A imagem do menino sírio Aylan Kurdi, de 3 anos, encontrado numa praia turca, náufrago de um barco com outros 11 refugiados, dividiu a imprensa no mundo entre a maioria dos grandes jornais que preferiu publicar a versão menos chocante — a de um policial carregando o corpo — e os que optaram pela foto mais impactante, do corpo de bruços, estendido na areia. No primeiro caso, o argumento para a opção de não publicar foi que a imagem iria ferir a sensibilidade dos leitores e seria um desrespeito à dignidade da família do morto. De uma forma ou de outra, ela provocou um choque de realidade no mundo, sem o qual a Europa, provavelmente, continuaria fechando os olhos para a que é considerada a pior crise de refugiados desde a Segunda Guerra Mundial.

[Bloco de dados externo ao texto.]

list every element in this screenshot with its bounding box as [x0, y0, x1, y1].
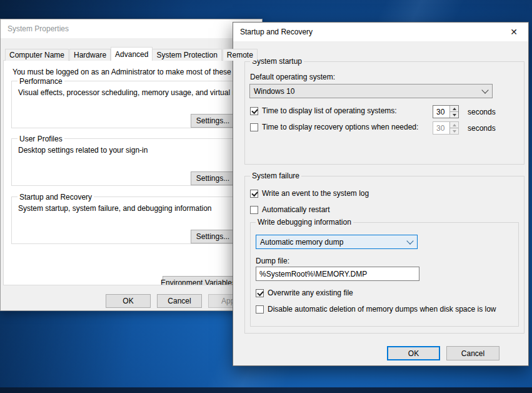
os-list-timeout-row: Time to display list of operating system… — [250, 106, 397, 115]
performance-group-title: Performance — [18, 77, 64, 86]
os-list-timeout-unit: seconds — [468, 108, 496, 116]
startup-recovery-titlebar[interactable]: Startup and Recovery ✕ — [233, 23, 528, 41]
os-list-timeout-value: 30 — [433, 106, 449, 118]
dump-file-input[interactable] — [256, 267, 419, 281]
startup-recovery-group: Startup and Recovery System startup, sys… — [11, 196, 254, 244]
system-properties-title: System Properties — [1, 24, 69, 33]
tab-computer-name[interactable]: Computer Name — [5, 49, 69, 61]
user-profiles-group-title: User Profiles — [18, 135, 64, 143]
performance-group: Performance Visual effects, processor sc… — [11, 81, 254, 128]
spinner-arrows — [449, 106, 458, 118]
os-list-timeout-spinner[interactable]: 30 — [433, 105, 459, 118]
tab-advanced[interactable]: Advanced — [111, 47, 153, 61]
desktop: System Properties Computer Name Hardware… — [0, 0, 532, 393]
cancel-button[interactable]: Cancel — [157, 294, 202, 308]
dialog-ok-button[interactable]: OK — [387, 346, 440, 360]
auto-restart-label[interactable]: Automatically restart — [262, 205, 330, 214]
system-startup-group: System startup Default operating system:… — [244, 61, 524, 165]
user-profiles-description: Desktop settings related to your sign-in — [18, 146, 148, 155]
close-button[interactable]: ✕ — [499, 23, 528, 41]
spinner-down-icon — [450, 128, 458, 134]
tab-strip: Computer Name Hardware Advanced System P… — [5, 47, 258, 61]
spinner-up-icon[interactable] — [450, 106, 458, 112]
system-properties-window: System Properties Computer Name Hardware… — [0, 19, 263, 311]
tab-remote[interactable]: Remote — [223, 49, 258, 61]
dialog-cancel-button[interactable]: Cancel — [446, 346, 499, 360]
startup-recovery-dialog: Startup and Recovery ✕ System startup De… — [233, 22, 529, 366]
dump-type-dropdown[interactable]: Automatic memory dump — [256, 235, 418, 249]
admin-note: You must be logged on as an Administrato… — [13, 68, 261, 76]
os-list-timeout-label[interactable]: Time to display list of operating system… — [262, 106, 397, 115]
system-startup-group-title: System startup — [250, 57, 304, 66]
spinner-up-icon — [450, 122, 458, 128]
default-os-label: Default operating system: — [250, 73, 335, 81]
recovery-timeout-checkbox[interactable] — [250, 123, 258, 131]
disable-deletion-checkbox[interactable] — [256, 305, 264, 314]
recovery-timeout-label[interactable]: Time to display recovery options when ne… — [262, 123, 418, 131]
recovery-timeout-value: 30 — [433, 122, 449, 134]
system-failure-group-title: System failure — [250, 171, 301, 180]
startup-recovery-group-title: Startup and Recovery — [18, 193, 94, 202]
write-event-checkbox[interactable] — [250, 190, 258, 198]
dump-file-label: Dump file: — [256, 257, 289, 265]
system-failure-group: System failure Write an event to the sys… — [244, 176, 524, 334]
write-event-label[interactable]: Write an event to the system log — [262, 189, 369, 198]
recovery-timeout-unit: seconds — [468, 124, 496, 133]
environment-variables-button[interactable]: Environment Variables... — [163, 276, 240, 285]
write-debug-group: Write debugging information Automatic me… — [250, 222, 519, 327]
system-properties-titlebar[interactable]: System Properties — [1, 19, 262, 38]
overwrite-label[interactable]: Overwrite any existing file — [268, 288, 353, 297]
user-profiles-group: User Profiles Desktop settings related t… — [11, 138, 254, 186]
recovery-timeout-row: Time to display recovery options when ne… — [250, 123, 418, 131]
tab-hardware[interactable]: Hardware — [69, 49, 111, 61]
disable-deletion-row: Disable automatic deletion of memory dum… — [256, 305, 496, 314]
overwrite-row: Overwrite any existing file — [256, 288, 353, 297]
taskbar[interactable] — [0, 387, 532, 393]
default-os-value: Windows 10 — [250, 87, 478, 96]
chevron-down-icon — [403, 241, 417, 243]
disable-deletion-label[interactable]: Disable automatic deletion of memory dum… — [268, 305, 496, 314]
performance-description: Visual effects, processor scheduling, me… — [18, 88, 259, 97]
startup-recovery-title: Startup and Recovery — [233, 28, 499, 36]
default-os-dropdown[interactable]: Windows 10 — [249, 84, 493, 98]
auto-restart-checkbox[interactable] — [250, 206, 258, 214]
spinner-arrows — [449, 122, 458, 134]
startup-recovery-settings-button[interactable]: Settings... — [191, 230, 235, 243]
tab-system-protection[interactable]: System Protection — [152, 49, 221, 61]
auto-restart-row: Automatically restart — [250, 205, 330, 214]
system-properties-footer: OK Cancel Apply — [1, 294, 263, 311]
dump-type-value: Automatic memory dump — [256, 238, 403, 247]
advanced-tab-page: You must be logged on as an Administrato… — [3, 60, 261, 285]
close-icon: ✕ — [510, 27, 518, 37]
spinner-down-icon[interactable] — [450, 112, 458, 118]
recovery-timeout-spinner: 30 — [433, 121, 459, 135]
ok-button[interactable]: OK — [106, 294, 151, 308]
overwrite-checkbox[interactable] — [256, 289, 264, 297]
write-event-row: Write an event to the system log — [250, 189, 369, 198]
chevron-down-icon — [478, 90, 492, 93]
write-debug-group-title: Write debugging information — [256, 218, 353, 227]
startup-recovery-description: System startup, system failure, and debu… — [18, 204, 212, 213]
performance-settings-button[interactable]: Settings... — [191, 114, 235, 128]
user-profiles-settings-button[interactable]: Settings... — [191, 171, 235, 185]
os-list-timeout-checkbox[interactable] — [250, 107, 258, 115]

Faz lembrar o que aconteceu há 43 anos, quando a menina vietnamita Phan Thi Kim Phúc, de 9 anos, nua, chorando, fugindo do inferno, com 65% do corpo queimados por napalm, sacudiu a consciência dos americanos já meio anestesiada pela rotina do conflito e com isso ajudou a pôr fim à inconsequente aventura no Vietnã. Phan, vivendo no Canadá com seus dois filhos, se disse envergonhada de ver seu corpo nu exposto para o mundo. Mas ela mesma forneceu o principal argumento para a publicação: “Eu acho que todas as pessoas deveriam ver essa foto, porque ela mostra claramente como uma guerra é terrível para as crianças. Você pode ver o terror no meu rosto. Basta para as pessoas aprenderem”.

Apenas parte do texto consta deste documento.